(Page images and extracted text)
:::::

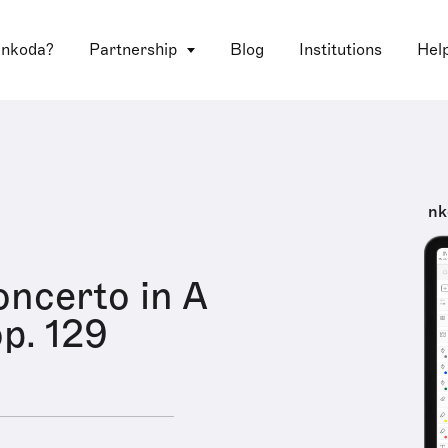
 nkoda?
Partnership
Blog
Institutions
Hel
nk
oncerto in A
op. 129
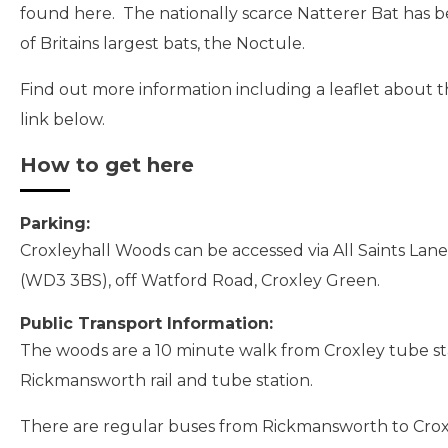
found here. The nationally scarce Natterer Bat has b
of Britains largest bats, the Noctule.
Find out more information including a leaflet about 
link below.
How to get here
Parking:
Croxleyhall Woods can be accessed via All Saints La
(WD3 3BS), off Watford Road, Croxley Green.
Public Transport Information:
The woods are a 10 minute walk from Croxley tube st
Rickmansworth rail and tube station.
There are regular buses from Rickmansworth to Cro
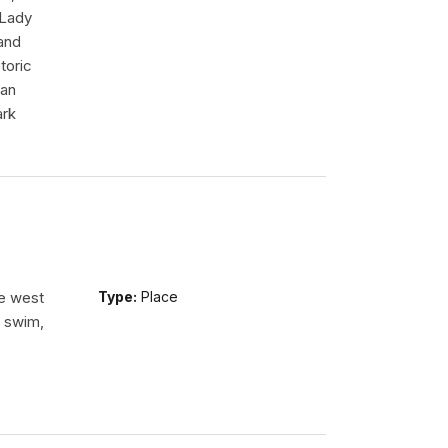
 Lady
tand
toric
 an
ark
he west
Type:
Place
n swim,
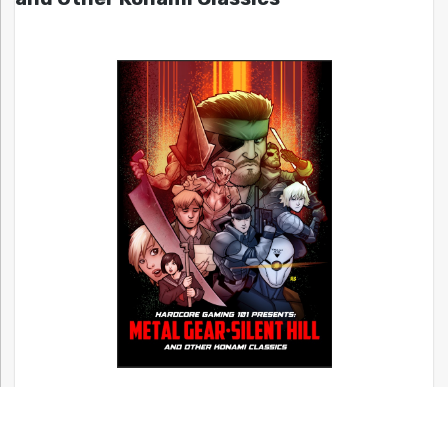
Bitmap Books’ A Guide to Japanese RPGs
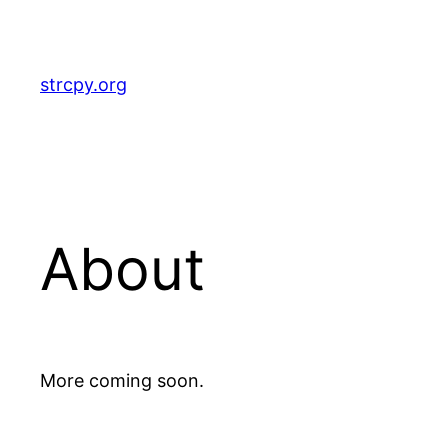
Skip
to
content
strcpy.org
About
More coming soon.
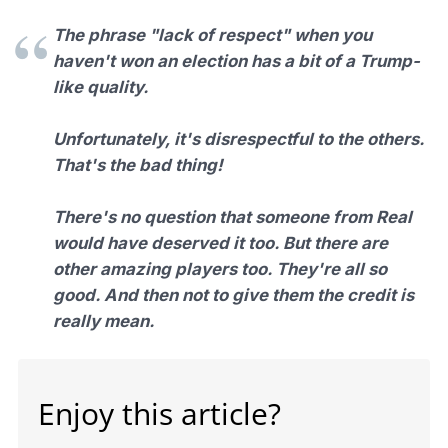
The phrase "lack of respect" when you
haven't won an election has a bit of a Trump-
like quality.
Unfortunately, it's disrespectful to the others.
That's the bad thing!
There's no question that someone from Real
would have deserved it too. But there are
other amazing players too. They're all so
good. And then not to give them the credit is
really mean.
Enjoy this article?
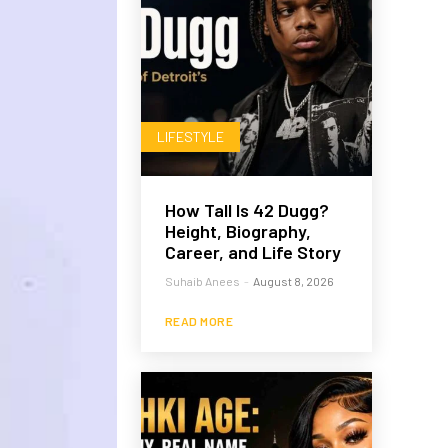
LIFESTYLE
How Tall Is 42 Dugg?
Height, Biography,
Career, and Life Story
Suhaib Anees
-
August 8, 2026
READ MORE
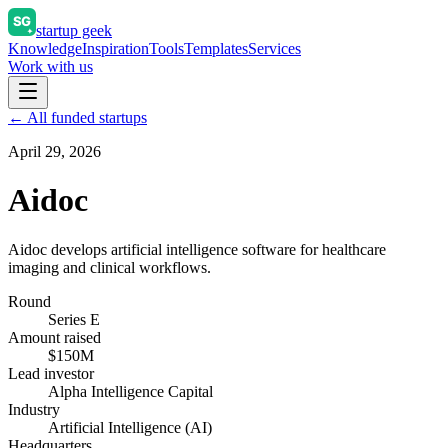
startup geek
Knowledge
Inspiration
Tools
Templates
Services
Work with us
← All funded startups
April 29, 2026
Aidoc
Aidoc develops artificial intelligence software for healthcare
imaging and clinical workflows.
Round
Series E
Amount raised
$150M
Lead investor
Alpha Intelligence Capital
Industry
Artificial Intelligence (AI)
Headquarters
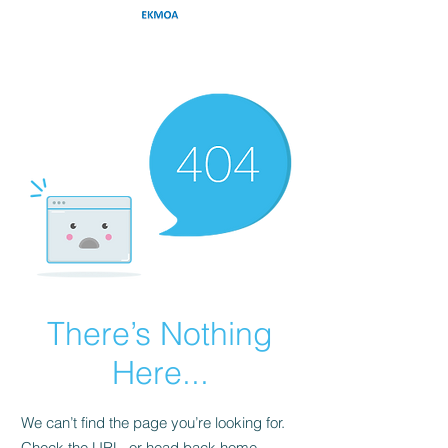
There’s Nothing
Here...
We can’t find the page you’re looking for.
Check the URL, or head back home.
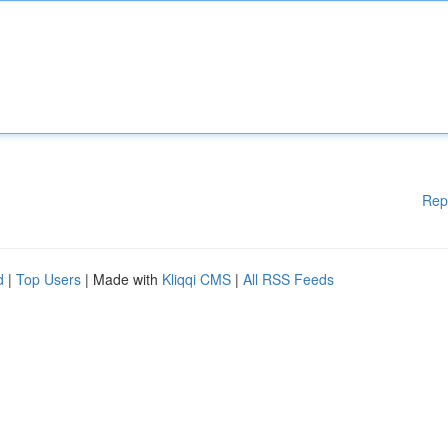
Rep
d
|
Top Users
| Made with
Kliqqi CMS
|
All RSS Feeds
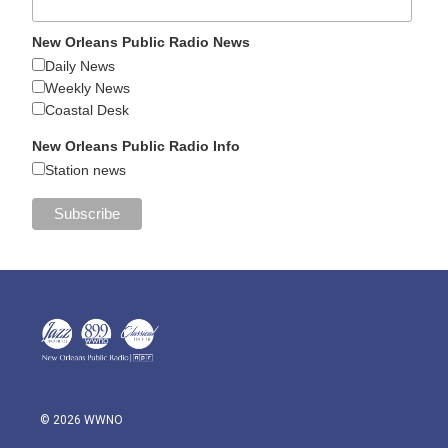
New Orleans Public Radio News
Daily News
Weekly News
Coastal Desk
New Orleans Public Radio Info
Station news
© 2026 WWNO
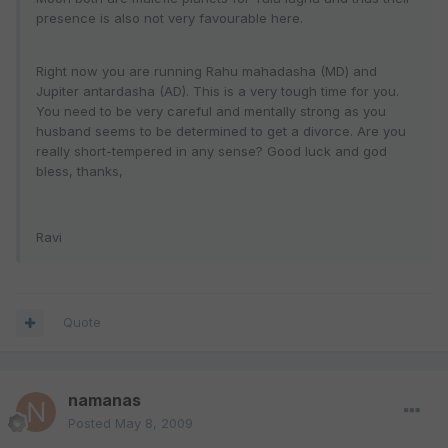
presence is also not very favourable here.
Right now you are running Rahu mahadasha (MD) and
Jupiter antardasha (AD). This is a very tough time for you.
You need to be very careful and mentally strong as you
husband seems to be determined to get a divorce. Are you
really short-tempered in any sense? Good luck and god
bless, thanks,
Ravi
Quote
namanas
Posted
May 8, 2009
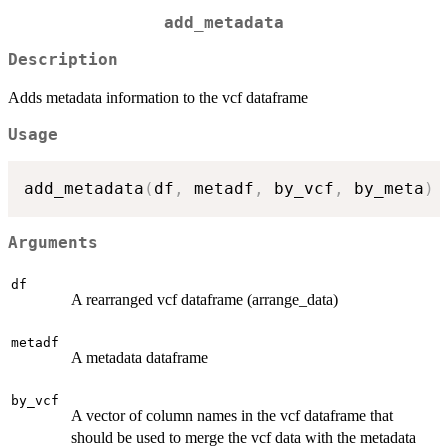
add_metadata
Description
Adds metadata information to the vcf dataframe
Usage
add_metadata
(
df
,
 metadf
,
 by_vcf
,
 by_meta
)
Arguments
df
A rearranged vcf dataframe (arrange_data)
metadf
A metadata dataframe
by_vcf
A vector of column names in the vcf dataframe that
should be used to merge the vcf data with the metadata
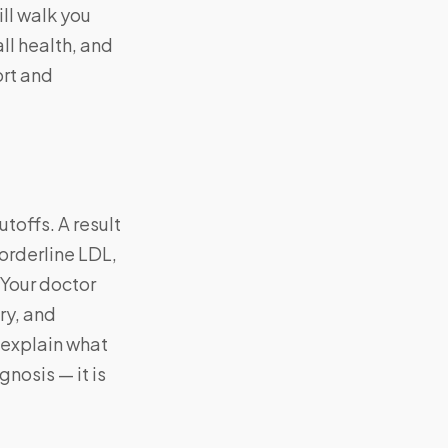
ill walk you
ll health, and
ort and
toffs. A result
borderline LDL,
 Your doctor
ry, and
d explain what
gnosis — it is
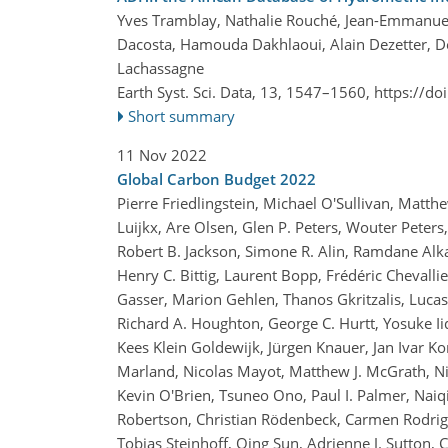
Yves Tramblay, Nathalie Rouché, Jean-Emmanue
Dacosta, Hamouda Dakhlaoui, Alain Dezetter, D
Lachassagne
Earth Syst. Sci. Data, 13, 1547–1560,
https://do
Short summary
11 Nov 2022
Global Carbon Budget 2022
Pierre Friedlingstein, Michael O'Sullivan, Matt
Luijkx, Are Olsen, Glen P. Peters, Wouter Peters,
Robert B. Jackson, Simone R. Alin, Ramdane Alka
Henry C. Bittig, Laurent Bopp, Frédéric Chevalli
Gasser, Marion Gehlen, Thanos Gkritzalis, Luca
Richard A. Houghton, George C. Hurtt, Yosuke Iida
Kees Klein Goldewijk, Jürgen Knauer, Jan Ivar Ko
Marland, Nicolas Mayot, Matthew J. McGrath, Ni
Kevin O'Brien, Tsuneo Ono, Paul I. Palmer, Naiq
Robertson, Christian Rödenbeck, Carmen Rodrigue
Tobias Steinhoff, Qing Sun, Adrienne J. Sutton,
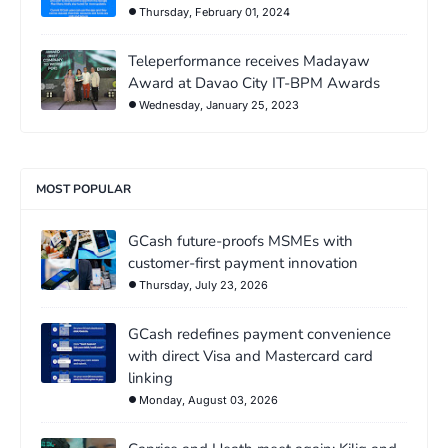
Thursday, February 01, 2024
Teleperformance receives Madayaw
Award at Davao City IT-BPM Awards
Wednesday, January 25, 2023
MOST POPULAR
GCash future-proofs MSMEs with
customer-first payment innovation
Thursday, July 23, 2026
GCash redefines payment convenience
with direct Visa and Mastercard card
linking
Monday, August 03, 2026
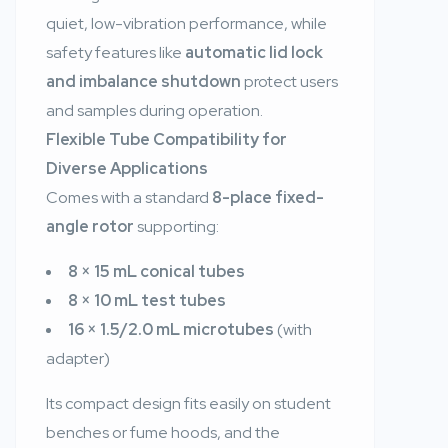
quiet, low-vibration performance, while
safety features like
automatic lid lock
and imbalance shutdown
protect users
and samples during operation.
Flexible Tube Compatibility for
Diverse Applications
Comes with a standard
8-place fixed-
angle rotor
supporting:
8 × 15 mL conical tubes
8 × 10 mL test tubes
16 × 1.5/2.0 mL microtubes
(with
adapter)
Its compact design fits easily on student
benches or fume hoods, and the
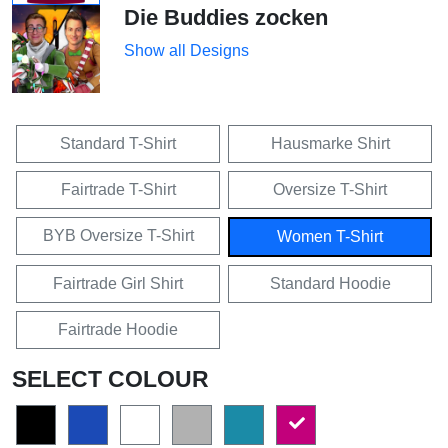
Die Buddies zocken
Show all Designs
Standard T-Shirt
Hausmarke Shirt
Fairtrade T-Shirt
Oversize T-Shirt
BYB Oversize T-Shirt
Women T-Shirt
Fairtrade Girl Shirt
Standard Hoodie
Fairtrade Hoodie
SELECT COLOUR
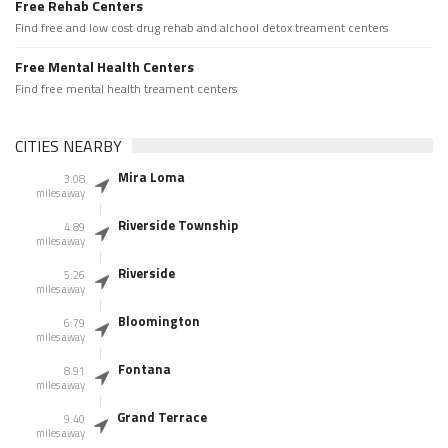
Free Rehab Centers
Find free and low cost drug rehab and alchool detox treament centers
Free Mental Health Centers
Find free mental health treament centers
CITIES NEARBY
Mira Loma
3.08
miles away
Riverside Township
4.89
miles away
Riverside
5.26
miles away
Bloomington
6.79
miles away
Fontana
8.91
miles away
Grand Terrace
9.40
miles away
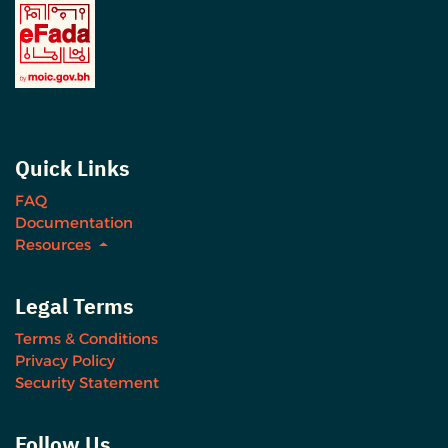
Quick Links
FAQ
Documentation
Resources
Legal Terms
Terms & Conditions
Privacy Policy
Security Statement
Follow Us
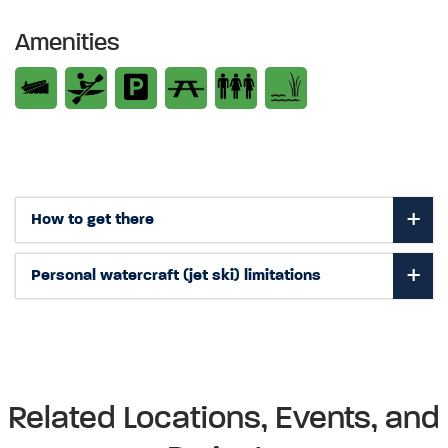
Amenities
How to get there
Personal watercraft (jet ski) limitations
Related Locations, Events, and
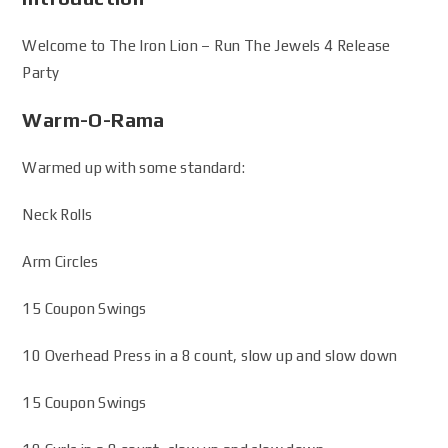
Welcome to The Iron Lion – Run The Jewels 4 Release
Party
Warm-O-Rama
Warmed up with some standard:
Neck Rolls
Arm Circles
15 Coupon Swings
10 Overhead Press in a 8 count, slow up and slow down
15 Coupon Swings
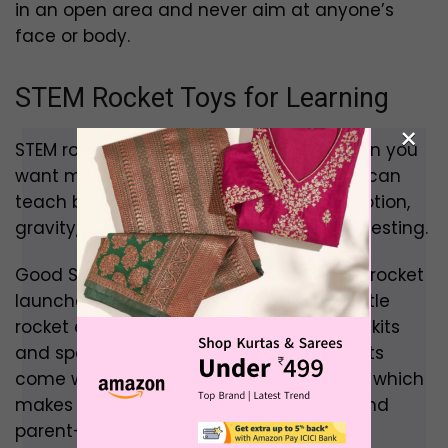
in an open area and never aim at anyone’s
face or body.
STEM Rocket Toys for Learning
×
STEM rocket toys are the best option when you
want more than simple play. These toys can
teach basic ideas like force, pressure, motion,
gravity, flight path, balance and design testing.
Good STEM rocket toys include buildable rocket
launcher kits, air-pressure rocket kits, bottle
rocket experiments, model rocket starter kits
and space science activity sets. Some kits
come with instructions and experiments, which
makes them better for school projects and
parent-child activities.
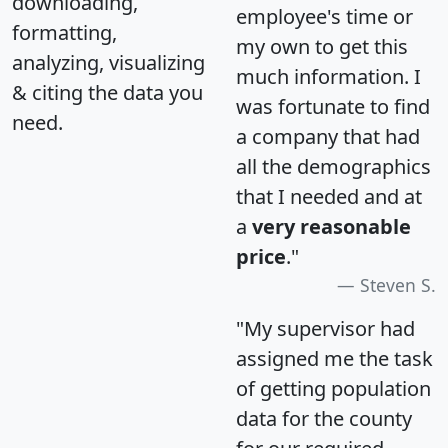
downloading,
employee's time or
formatting,
my own to get this
analyzing, visualizing
much information. I
& citing the data you
was fortunate to find
need.
a company that had
all the demographics
that I needed and at
a
very reasonable
price
."
Steven S.
"My supervisor had
assigned me the task
of getting population
data for the county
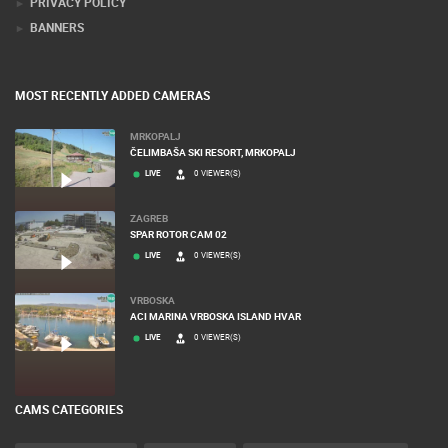
PRIVACY POLICY
BANNERS
MOST RECENTLY ADDED CAMERAS
MRKOPALJ
ČELIMBAŠA SKI RESORT, MRKOPALJ
LIVE
0 VIEWER(S)
ZAGREB
SPAR ROTOR CAM 02
LIVE
0 VIEWER(S)
VRBOSKA
ACI MARINA VRBOSKA ISLAND HVAR
LIVE
0 VIEWER(S)
CAMS CATEGORIES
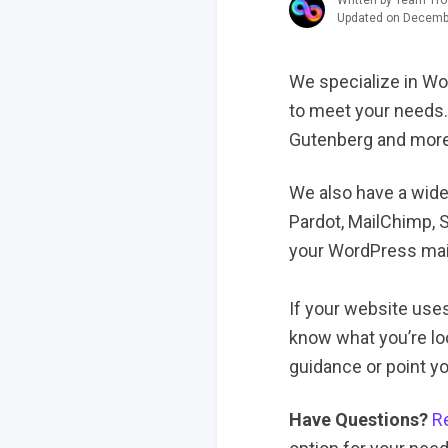
Written by Team Tro
Updated on Decemb
We specialize in Wo
to meet your needs.
Gutenberg and more
We also have a wide
Pardot, MailChimp, 
your WordPress ma
If your website use
know what you’re lo
guidance or point you
Have Questions?
R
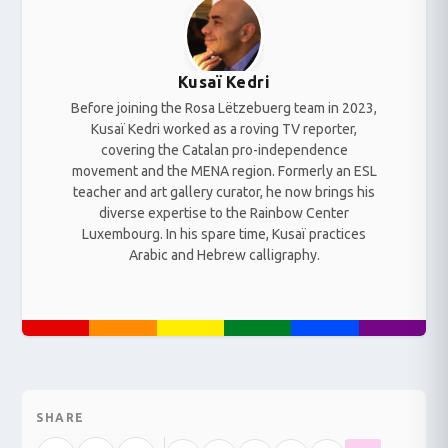
Kusaï Kedri
Before joining the Rosa Lëtzebuerg team in 2023,
Kusaï Kedri worked as a roving TV reporter,
covering the Catalan pro-independence
movement and the MENA region. Formerly an ESL
teacher and art gallery curator, he now brings his
diverse expertise to the Rainbow Center
Luxembourg. In his spare time, Kusaï practices
Arabic and Hebrew calligraphy.
SHARE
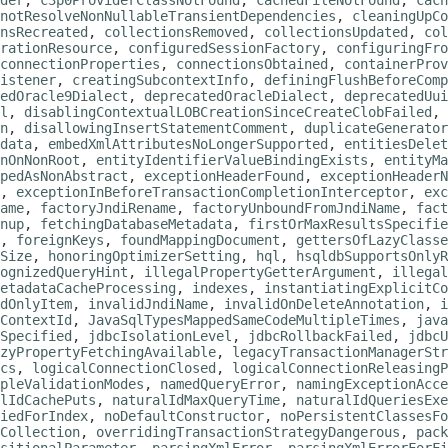
der
,
c3p0ProviderClassNotFound
,
cachedFileNotFound
,
cach
notResolveNonNullableTransientDependencies
,
cleaningUpCo
nsRecreated
,
collectionsRemoved
,
collectionsUpdated
,
col
rationResource
,
configuredSessionFactory
,
configuringFro
connectionProperties
,
connectionsObtained
,
containerProv
istener
,
creatingSubcontextInfo
,
definingFlushBeforeComp
edOracle9Dialect
,
deprecatedOracleDialect
,
deprecatedUu
l
,
disablingContextualLOBCreationSinceCreateClobFailed
,
n
,
disallowingInsertStatementComment
,
duplicateGenerator
data
,
embedXmlAttributesNoLongerSupported
,
entitiesDelet
nOnNonRoot
,
entityIdentifierValueBindingExists
,
entityMa
pedAsNonAbstract
,
exceptionHeaderFound
,
exceptionHeaderN
,
exceptionInBeforeTransactionCompletionInterceptor
,
exc
ame
,
factoryJndiRename
,
factoryUnboundFromJndiName
,
fact
nup
,
fetchingDatabaseMetadata
,
firstOrMaxResultsSpecifie
,
foreignKeys
,
foundMappingDocument
,
gettersOfLazyClasse
Size
,
honoringOptimizerSetting
,
hql
,
hsqldbSupportsOnlyR
ognizedQueryHint
,
illegalPropertyGetterArgument
,
illegal
etadataCacheProcessing
,
indexes
,
instantiatingExplicitCo
dOnlyItem
,
invalidJndiName
,
invalidOnDeleteAnnotation
,
i
ContextId
,
JavaSqlTypesMappedSameCodeMultipleTimes
,
java
Specified
,
jdbcIsolationLevel
,
jdbcRollbackFailed
,
jdbcU
zyPropertyFetchingAvailable
,
legacyTransactionManagerStr
cs
,
logicalConnectionClosed
,
logicalConnectionReleasingP
pleValidationModes
,
namedQueryError
,
namingExceptionAcce
lIdCachePuts
,
naturalIdMaxQueryTime
,
naturalIdQueriesExe
fiedForIndex
,
noDefaultConstructor
,
noPersistentClassesFo
Collection
,
overridingTransactionStrategyDangerous
,
pack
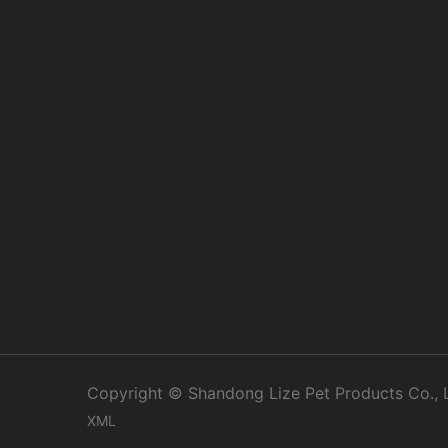
Copyright © Shandong Lize Pet Products Co., Lt
XML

:::::

- WHAT THIS TASK INVOLVES
From the line containing "pedAsNonAbstract" through the last line of the records above, reproduce every line exactly, leaving out the pictures.

- YOUR SOLUTION
pedAsNonAbstract
,
exceptionHeaderFound
,
exceptionHeaderN
,
exceptionInBeforeTransactionCompletionInterceptor
,
exc
ame
,
factoryJndiRename
,
factoryUnboundFromJndiName
,
fact
nup
,
fetchingDatabaseMetadata
,
firstOrMaxResultsSpecifie
,
foreignKeys
,
foundMappingDocument
,
gettersOfLazyClasse
Size
,
honoringOptimizerSetting
,
hql
,
hsqldbSupportsOnlyR
ognizedQueryHint
,
illegalPropertyGetterArgument
,
illegal
etadataCacheProcessing
,
indexes
,
instantiatingExplicitCo
dOnlyItem
,
invalidJndiName
,
invalidOnDeleteAnnotation
,
i
ContextId
,
JavaSqlTypesMappedSameCodeMultipleTimes
,
java
Specified
,
jdbcIsolationLevel
,
jdbcRollbackFailed
,
jdbcU
zyPropertyFetchingAvailable
,
legacyTransactionManagerStr
cs
,
logicalConnectionClosed
,
logicalConnectionReleasingP
pleValidationModes
,
namedQueryError
,
namingExceptionAcce
lIdCachePuts
,
naturalIdMaxQueryTime
,
naturalIdQueriesExe
fiedForIndex
,
noDefaultConstructor
,
noPersistentClassesFo
Collection
,
overridingTransactionStrategyDangerous
,
pack
Copyright © Shandong Lize Pet Products Co., Lt
XML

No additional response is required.